A study released yesterday attempts to answer that important question, dividing adolescent girls into groups like “Jocks,” “Burnouts,” and “Alternatives,” and discovering that their peer groups are the most important deciding factor. From the press release:
The central theme of the study is that peer groups of teenage girls best determine their attitude towards their bodies, dieting and exercise. Some points to note are that athletic teens (part of the jock peer group) had the most healthy attitude, while those who were not part of any group had the most negative attitude and were the most likely to diet or over exercise.
Here’s a more sciency excerpt:
[G]irls identifying with athletic peers (‘Jocks’) were less concerned about their own weight and seemed less likely to be trying to control their weight. Girls identifying with non–conformist peers (‘Alternatives’) were more concerned about their weight and appearance and more likely to be actively trying to lose weight. The girls who identified with those who skip school and often get into trouble (‘Burnouts’) believed their peers valued thinness and dieting. Finally, girls who did not belong to any particular peer group were the most likely to use slimming strategies.

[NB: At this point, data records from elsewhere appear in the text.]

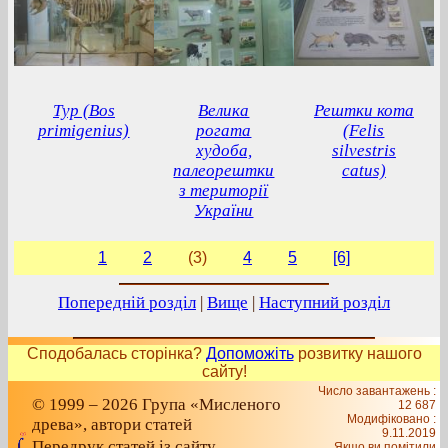
Тур (Bos
Велика
Рештки кота
primigenius)
рогата
(Felis
худоба,
silvestris
палеорештки
catus)
з території
України
1
2
(3)
4
5
[6]
Попередній розділ
|
Вище
|
Наступний розділ
Сподобалась сторінка?
Допоможіть
розвитку нашого
сайту!
Число завантажень :
© 1999 – 2026 Група «Мисленого
12 687
Модифіковано :
древа», автори статей
9.11.2019
Передрук статей із сайту
Якщо ви помітили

It’s kind of ironic that the non-conformists turned out to be more obsessed with weight than the other groups. So what were you: a Jock? A Burnout? An Alternative? A Vampire Groupie? (Yes, I have been reading the Twilight series. No, that’s not a real peer group. Sadly.) Do you think your peer group had any effect on your attitude towards your weight?
I personally was a Nerd, not brave enough to play sports, and all my pressure came from home and from my own brain. My peer group never pressured me, as far as I can remember. Of course I’m speaking of high school: in junior high, I simply didn’t have any friends. What about you? What about your daughters?